His word also tells me who Satan is and what he does. In fact, these verses really took me by surprise and got me to think.
John 8: 42-44
42 Jesus said to them, “If God were your Father, you would love me, for I have come here from God. I have not come on my own; God sent me. 43 Why is my language not clear to you? Because you are unable to hear what I say. 44 You belong to your father, the devil, and you want to carry out your father’s desires. He was a murderer from the beginning, not holding to the truth, for there is no truth in him. When he lies, he speaks his native language, for he is a liar and the father of lies.
Satan is a BIG FAT LIAR! Not only is he a liar but he is the father of lies. Any lie spoken comes from Satan and it gives him a foothold. I think what struck me the most is that Satan's native language is lying. So in believing the lie, I am giving Satan a possibility to weaken me.

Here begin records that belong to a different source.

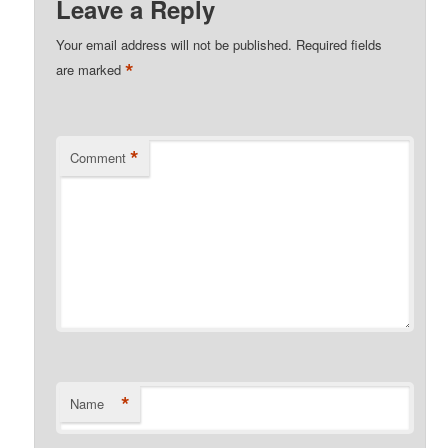
Leave a Reply
Your email address will not be published.
Required fields
*
are marked
*
Comment
*
Name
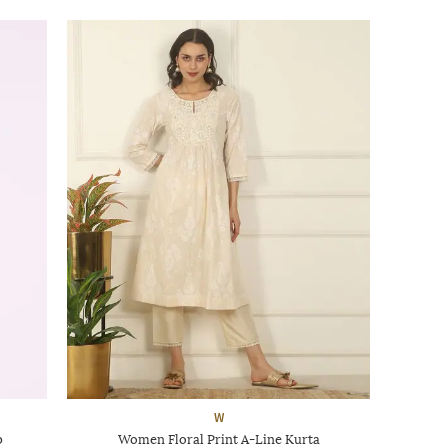
W
p
Women Floral Print A-Line Kurta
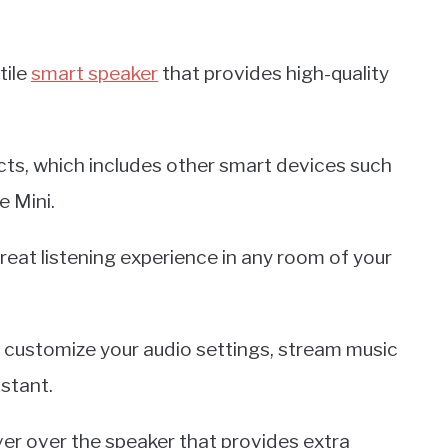
tile
smart speaker
that provides high-quality
ucts, which includes other smart devices such
 Mini.
eat listening experience in any room of your
o customize your audio settings, stream music
stant.
over over the speaker that provides extra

That is the absolute last thing that anyone could want. Through God's word, I know that He loved me so much, that He had His only son slaughtered for my sin. How beautiful is that?!? God's love for His children is so evident through the verse of John 3:16 (sidenote, read the book of John, so moving and really shows the heart of Christ).
The big thing that I have taken away from these past few weeks is that I am a precious daughter of God. He cares for me and loves me in so many ways. He's my comforter, my nurturer, my protector. He is also my friend. Instead of having the identity of "the girl who is never good enough", I am now learning to embrace the identity of "the girl who is a precious and beautiful daughter of God." Some days can be difficult, but I know that my identity in Christ is what will get me through my trials and tribulations. Praise be to God!
In other events, Culver's is still amazing! If you are in the Dells, stop by and I would love to serve you. It has been a complete blessing to work there and under an amazing management. Our managers have been great and we have even developed friendship with them, where we are hanging out outside of work. Although it can be tricky at times, God is still present within those of us that are working at Culver's and we are using His power through us to make His glory shine.
My team is still a lot of fun! I can honestly say that I love each and everyone of the girls on my team and our bond is like superglue. We are in daily quiet time and interaction with each other and that is cause for some great discussion.
Prayer requests:
- So many of us at STP are still not fully funded, please pray that God will provide the necessary funds for each and every person. If you are interested in partnering with me on this journey or even someone else, please contact me by email (rmnelson8492@jacks.sdstate.edu) and I will give you the information needed!
- As we are entering the half-way point of this journey tensions can arise within teams. Please pray over Hebrews 10: 23-25, so that we may encourage one another consistently.
It has been a blessing to share my journey with many of you, some who I know and some who I do not know. (I'm especially shocked at the 400+ views!) It is great to share my walk with Christ with all of you. I can honestly say that whether I know you or not, I do love you and am praying for you daily.